* TASK INSTRUCTIONS
In the entries that follow, how many lines contain "touche"? Please reply with only the number.
++++++
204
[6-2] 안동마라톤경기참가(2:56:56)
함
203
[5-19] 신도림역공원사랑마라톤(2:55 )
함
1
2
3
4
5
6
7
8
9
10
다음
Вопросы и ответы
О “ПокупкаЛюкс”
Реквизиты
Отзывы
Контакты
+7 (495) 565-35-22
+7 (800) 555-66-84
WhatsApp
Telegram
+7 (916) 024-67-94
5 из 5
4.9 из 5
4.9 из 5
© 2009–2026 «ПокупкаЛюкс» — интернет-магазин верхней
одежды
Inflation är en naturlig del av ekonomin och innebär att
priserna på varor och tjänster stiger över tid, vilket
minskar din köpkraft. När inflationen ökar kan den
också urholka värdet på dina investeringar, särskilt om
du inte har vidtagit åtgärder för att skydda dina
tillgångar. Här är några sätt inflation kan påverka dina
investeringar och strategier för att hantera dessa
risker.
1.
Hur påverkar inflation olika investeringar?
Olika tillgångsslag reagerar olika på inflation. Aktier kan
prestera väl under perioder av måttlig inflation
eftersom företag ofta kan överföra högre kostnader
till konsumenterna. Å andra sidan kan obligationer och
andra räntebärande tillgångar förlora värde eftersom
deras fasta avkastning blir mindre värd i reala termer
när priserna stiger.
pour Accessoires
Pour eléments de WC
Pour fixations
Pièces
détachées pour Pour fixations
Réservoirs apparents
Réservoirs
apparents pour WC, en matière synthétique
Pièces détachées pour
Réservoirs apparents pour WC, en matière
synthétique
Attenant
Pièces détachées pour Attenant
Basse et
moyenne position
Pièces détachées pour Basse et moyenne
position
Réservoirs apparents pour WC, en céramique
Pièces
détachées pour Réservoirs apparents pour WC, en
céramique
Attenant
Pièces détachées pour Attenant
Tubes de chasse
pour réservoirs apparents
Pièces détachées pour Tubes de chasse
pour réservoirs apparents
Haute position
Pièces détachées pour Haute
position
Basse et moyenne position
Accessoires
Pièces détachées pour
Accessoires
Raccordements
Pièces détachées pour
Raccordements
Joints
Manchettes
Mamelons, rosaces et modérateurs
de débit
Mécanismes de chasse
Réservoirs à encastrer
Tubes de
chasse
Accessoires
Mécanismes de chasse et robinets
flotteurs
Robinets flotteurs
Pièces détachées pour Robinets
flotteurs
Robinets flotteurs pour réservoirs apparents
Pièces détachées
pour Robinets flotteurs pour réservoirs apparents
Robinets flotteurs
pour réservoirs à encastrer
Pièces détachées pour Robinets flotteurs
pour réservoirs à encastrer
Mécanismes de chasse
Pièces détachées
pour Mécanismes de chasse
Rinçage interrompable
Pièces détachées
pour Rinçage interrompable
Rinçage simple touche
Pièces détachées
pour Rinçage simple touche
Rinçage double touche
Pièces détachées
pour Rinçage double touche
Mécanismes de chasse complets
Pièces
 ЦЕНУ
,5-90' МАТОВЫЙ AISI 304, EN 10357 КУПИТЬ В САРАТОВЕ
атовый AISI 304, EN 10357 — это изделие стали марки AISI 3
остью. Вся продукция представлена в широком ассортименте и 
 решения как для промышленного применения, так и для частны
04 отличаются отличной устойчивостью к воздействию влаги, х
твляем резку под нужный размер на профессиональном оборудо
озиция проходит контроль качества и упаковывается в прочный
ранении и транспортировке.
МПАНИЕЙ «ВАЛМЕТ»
++++++
* FINISHED TASK
4